Unfortunately, the U.S. media have not helped the situation. Years of neglect about why events in the rest of the world mean anything to the American people have given us a generation (or more) of globally unaware people and leaders.

The amazing thing about the NYTimes story linked above is that the Times is treating this as news. As the article said, “It is not surprising that the United States helps American companies doing business abroad, given that each sale is worth thousands of jobs and that their foreign competitors do the same.”

Interestingly, the article focused on the sale of Boeing passenger jets. Yet there are also a number of Wikileaks cables that deal with the sale of U.S. military hardware. And this is just as important to keeping U.S. factories working.

Too bad they missed that little tidbit.

The authors find the details to be interesting. And they are. But, again, anyone who paid attention to such things did not need Wikileaks to get this kind of information.

But with media groups cutting budgets and bean counters screaming, “Local! Local! Local!” the resources are just not available to do the stories that explain to readers/viewers/listeners the connection between overseas’ events and their local economy on a regular basis.

So I guess even the harshest critics of Wikileaks should be thankful that finally the media are beginning to do some stories that show the domestic impact of what the foreign services do overseas. (I don’t really expect to see many more like the story mentioned above, but it would be nice.)

Editor-in-chief of Reuters News David Schlesinger told a Hong Kong audience Oct 15 that journalism today is less about delivering straight facts than providing actionable information.

“That’s why this is the age of the publisher,” he said. “Journalists who understand this will survive. Those who don’t will be irrelevant.”

Schlesinger was speaking as part of a regular series sponsored by the Journalism and Media Studies Centre at Hong Kong University.

When readers/viewers/listeners can easily snag online the basic facts to any even, it is important for professional journalists to provide insight and interpretation. Or, to use a term I hammered into my J students, context.

This kind of journalism has three pillars, Schlesinger said: journalistic excellence, presentation and utility to the client.

Schlesinger’s remarks to the JMSC crowd reinforces the idea that readers/viewers/listeners are now seen as “clients” and “users.” Professional journalism is no longer about sending information to a passive audience.

Journalists must continue to report breaking news, Schlesinger said, but that alone will not make it. Journalists, he added, need to produce stories that have an impact and address an audience’s interests and habits. Obviously, he said, this will be more difficult for a wire service such as Reuters.
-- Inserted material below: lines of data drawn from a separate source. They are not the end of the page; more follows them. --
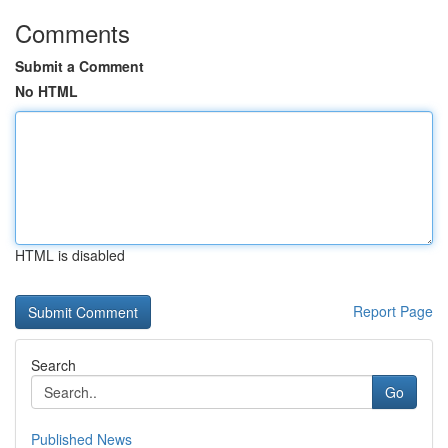
Comments
Submit a Comment
No HTML
HTML is disabled
Report Page
Search
Go
Published News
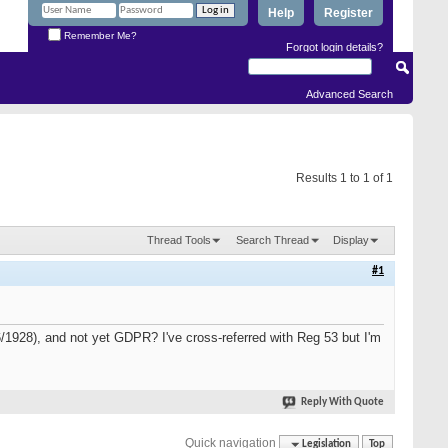
Help
Register
Remember Me?
Forgot login details?
Advanced Search
Results 1 to 1 of 1
Thread Tools
Search Thread
Display
#1
06/1928), and not yet GDPR? I've cross-referred with Reg 53 but I'm
Reply With Quote
Quick navigation
Legislation
Top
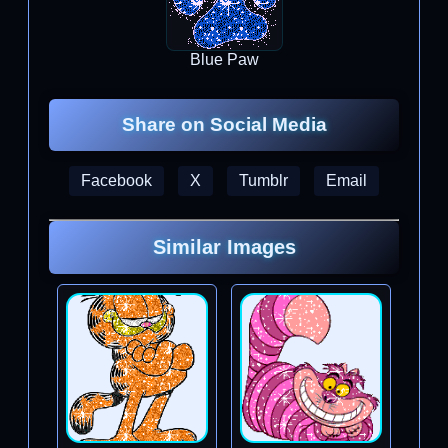
Blue Paw
Share on Social Media
Facebook
X
Tumblr
Email
Similar Images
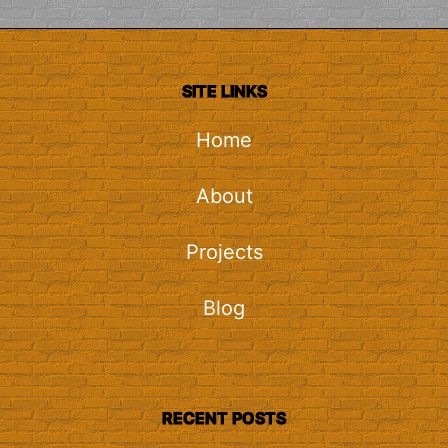
SITE LINKS
Home
About
Projects
Blog
RECENT POSTS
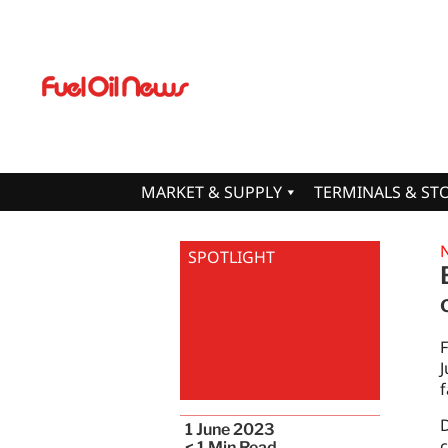
MARKET & SUPPLY
TERMINALS & ST
SPOTLIGHT
F
J
f
D
1 June 2023
c
< 1
Min Read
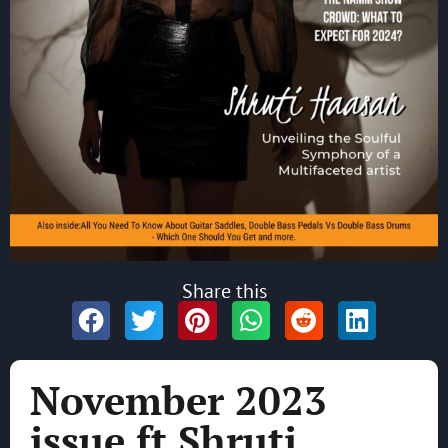
Share this
November 2023
issue ft Shruti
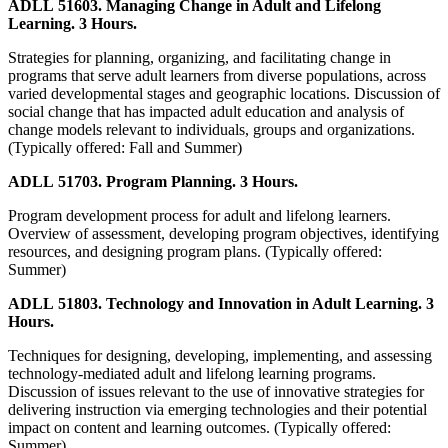
ADLL 51603. Managing Change in Adult and Lifelong
Learning. 3 Hours.
Strategies for planning, organizing, and facilitating change in
programs that serve adult learners from diverse populations, across
varied developmental stages and geographic locations. Discussion of
social change that has impacted adult education and analysis of
change models relevant to individuals, groups and organizations.
(Typically offered: Fall and Summer)
ADLL 51703. Program Planning. 3 Hours.
Program development process for adult and lifelong learners.
Overview of assessment, developing program objectives, identifying
resources, and designing program plans. (Typically offered:
Summer)
ADLL 51803. Technology and Innovation in Adult Learning. 3
Hours.
Techniques for designing, developing, implementing, and assessing
technology-mediated adult and lifelong learning programs.
Discussion of issues relevant to the use of innovative strategies for
delivering instruction via emerging technologies and their potential
impact on content and learning outcomes. (Typically offered:
Summer)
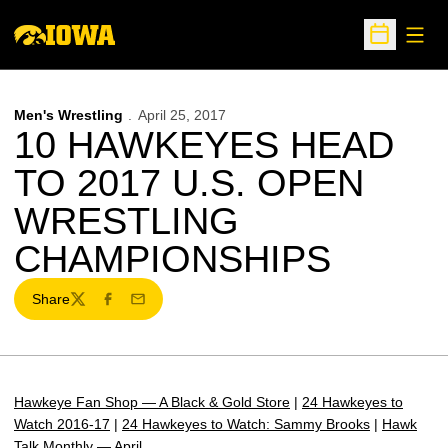
Open
Open Sche
Men's Wrestling
April 25, 2017
10 HAWKEYES HEAD
TO 2017 U.S. OPEN
WRESTLING
CHAMPIONSHIPS
Share
Twitter
Facebook
Email
Hawkeye Fan Shop — A Black & Gold Store
|
24 Hawkeyes to
Watch 2016-17
|
24 Hawkeyes to Watch: Sammy Brooks
|
Hawk
Talk Monthly — April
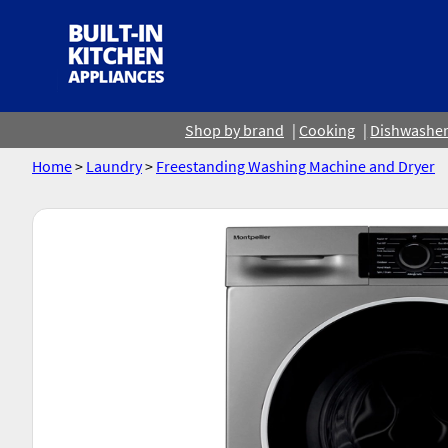
Shop by brand
Cooking
Dishwashe
Home
>
Laundry
>
Freestanding Washing Machine and Dryer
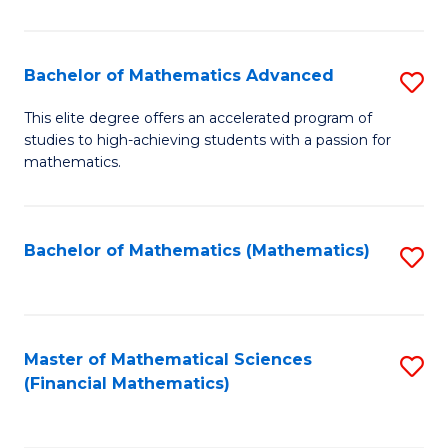
B
M
of
(
L
Bachelor of Mathematics Advanced
S
to
to
B
This elite degree offers an accelerated program of
C
studies to high-achieving students with a passion for
C
of
mathematics.
Fa
Fa
M
A
Bachelor of Mathematics (Mathematics)
S
to
to
C
C
Fa
Fa
Master of Mathematical Sciences
S
(Financial Mathematics)
to
C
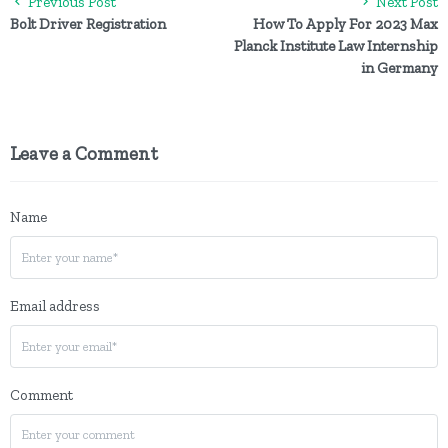
Previous Post
Next Post
Bolt Driver Registration
How To Apply For 2023 Max
Planck Institute Law Internship
in Germany
Leave a Comment
Name
Email address
Comment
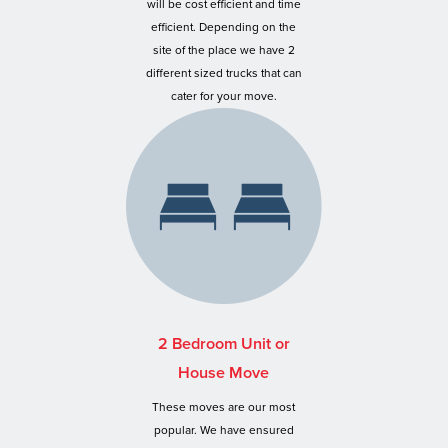
will be cost efficient and time
efficient. Depending on the
site of the place we have 2
different sized trucks that can
cater for your move.
2 Bedroom Unit or
House Move
These moves are our most
popular. We have ensured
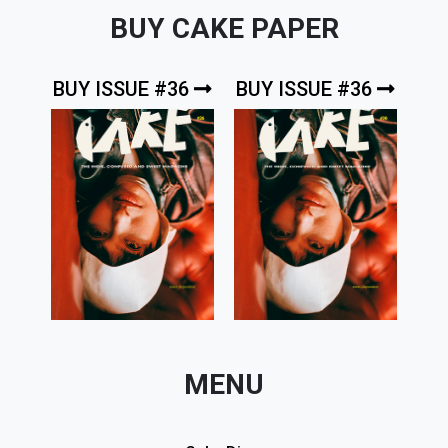
BUY CAKE PAPER
BUY ISSUE #36
BUY ISSUE #36
MENU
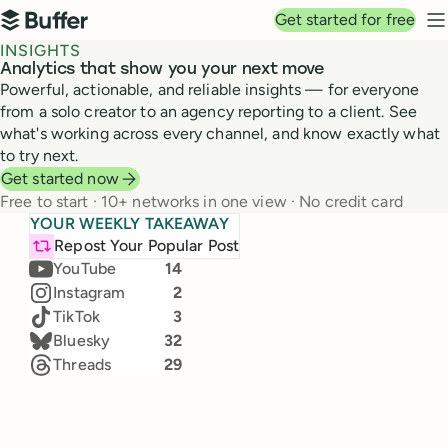
Top navigation
Get started for free
Buffer
N
INSIGHTS
Analytics that show you your next move
Powerful, actionable, and reliable insights — for everyone
from a solo creator to an agency reporting to a client. See
what's working across every channel, and know exactly what
to try next.
Get started now
Free to start · 10+ networks in one view · No credit card
Top channels in June
YOUR WEEKLY TAKEAWAY
+3k
TikTok
Our team's real numbers, live from Buffer Insights
LinkedIn
24
Repost Your Popular Post
25,828 → 28,000
(+11.5%)
Jul 19 – 25, 2026 · Compared to Jul 12 – 18
YouTube
14
Instagram
2
Likes
Comments
TikTok
3
2,308
632
Bluesky
32
36
%
47
%
Threads
29
Impressions
New followers
171.4k
1,271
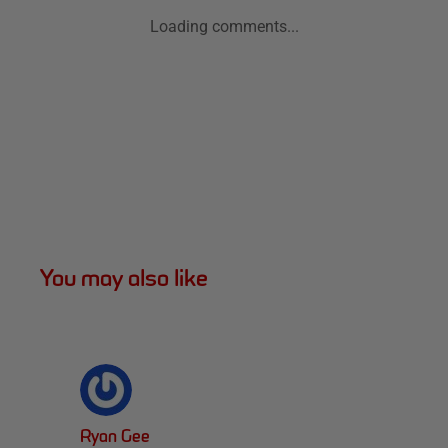
Loading comments...
You may also like
Ryan Gee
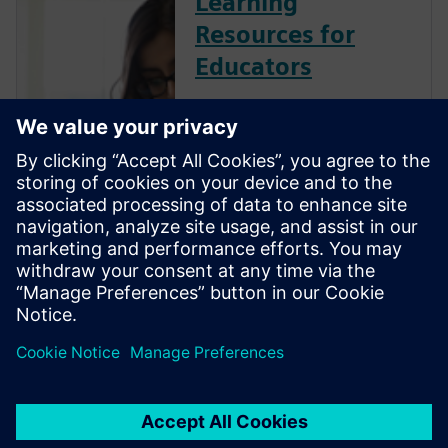
Learning
Resources for
Educators
Siemens Digital Industries
Software is committed to
empowering the next
generation of digital talent
with the engineering design
skills employers need by
providing industry-leading
software, training resources
and industry certifi...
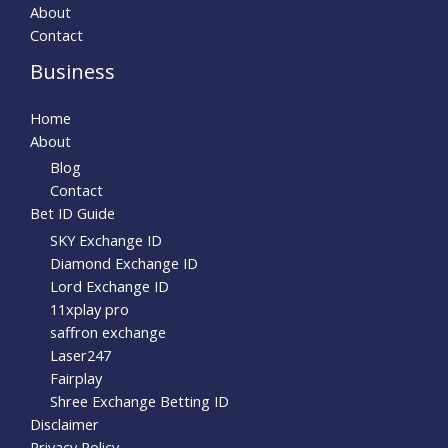
About
Contact
Business
Home
About
Blog
Contact
Bet ID Guide
SKY Exchange ID
Diamond Exchange ID
Lord Exchange ID
11xplay pro
saffron exchange
Laser247
Fairplay
Shree Exchange Betting ID
Disclaimer
Privacy Policy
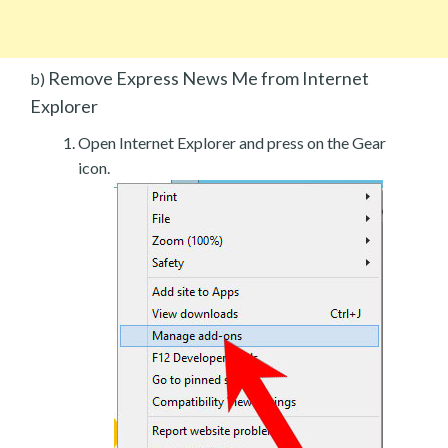
Remove Express News Me from Internet
b)
Explorer
Open Internet Explorer and press on the Gear
icon.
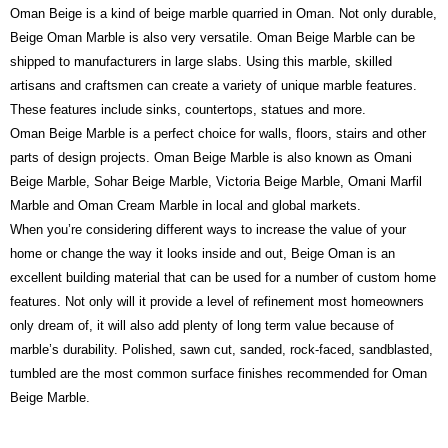
Oman Beige is a kind of beige marble quarried in Oman. Not only durable,
Beige Oman Marble is also very versatile. Oman Beige Marble can be
shipped to manufacturers in large slabs. Using this marble, skilled
artisans and craftsmen can create a variety of unique marble features.
These features include sinks, countertops, statues and more.
Oman Beige Marble is a perfect choice for walls, floors, stairs and other
parts of design projects.
Oman Beige Marble is also known as Omani
Beige Marble, Sohar Beige Marble, Victoria Beige Marble, Omani Marfil
Marble and Oman Cream Marble in local and global markets.
When you’re considering different ways to increase the value of your
home or change the way it looks inside and out, Beige Oman is an
excellent building material that can be used for a number of custom home
features. Not only will it provide a level of refinement most homeowners
only dream of, it will also add plenty of long term value because of
marble’s durability. Polished, sawn cut, sanded, rock-faced, sandblasted,
tumbled are the most common surface finishes recommended for Oman
Beige Marble.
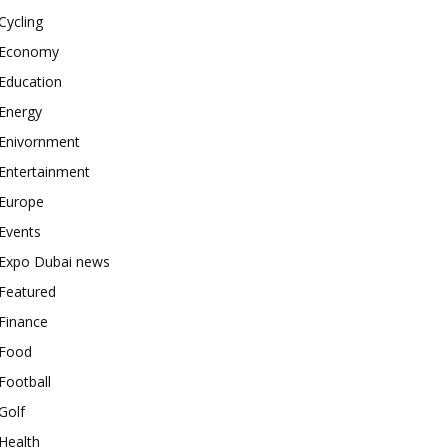
Cycling
Economy
Education
Energy
Enivornment
Entertainment
Europe
Events
Expo Dubai news
Featured
Finance
Food
Football
Golf
Health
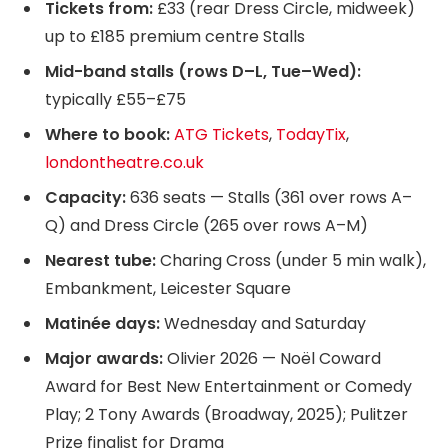
Tickets from:
£33 (rear Dress Circle, midweek)
up to £185 premium centre Stalls
Mid-band stalls (rows D–L, Tue–Wed):
typically £55–£75
Where to book:
ATG Tickets
,
TodayTix
,
londontheatre.co.uk
Capacity:
636 seats — Stalls (361 over rows A–
Q) and Dress Circle (265 over rows A–M)
Nearest tube:
Charing Cross (under 5 min walk),
Embankment, Leicester Square
Matinée days:
Wednesday and Saturday
Major awards:
Olivier 2026 — Noël Coward
Award for Best New Entertainment or Comedy
Play; 2 Tony Awards (Broadway, 2025); Pulitzer
Prize finalist for Drama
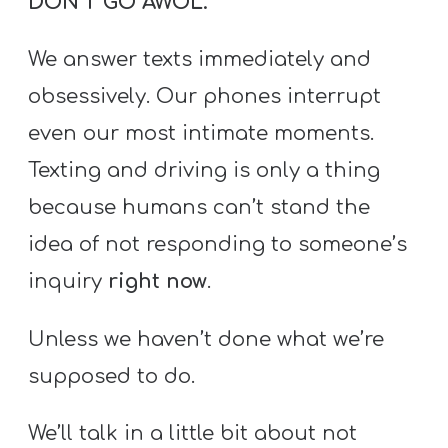
DON’T GO AWOL.
T
H
We answer texts immediately and
S
obsessively. Our phones interrupt
even our most intimate moments.
Texting and driving is only a thing
because humans can’t stand the
idea of not responding to someone’s
inquiry
right now
.
Unless we haven’t done what we’re
supposed to do.
We’ll talk in a little bit about not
For individual journalists, however, it offers an opportunity. Schlesinger said modern journalists need to think of themselves as individual brands.

“You’re nothing without your own brand. You have to establish yourself, what you stand for, your expertise.”

Besides knowing how to use social media outlets such as Twitter and Facebook, modern journalists need to be serious about knowing a subject inside out.

Knowing a second language doesn’t hurt either.

“Take some risks as well. It’s the new angles and the new stories that will help distinguish you.”

Again, this is something I have been arguing for some time. Except the risk in U.S. journalism is often making a connection between local and global events.

The local reporter who can see the global links in a local event or a local connection to an international story will provide more than just information to his/her local audience. Context and connections — or as Schlesinger said, “utility to the client” — will help the reader/listener/viewer better understand why a story is important.

Publishers and station owners who chant “Local! Local! Local!” as if that alone will save cash-strapped media organizations fail to see that while news consumers want news about their local areas, they also want context. And maybe more Americans will start paying attention to international news — other than wars, riots and disasters — if they see there is a link to their local community.

And the links exist. It just takes a journalist willing to “take risks” and an editor with some smarts.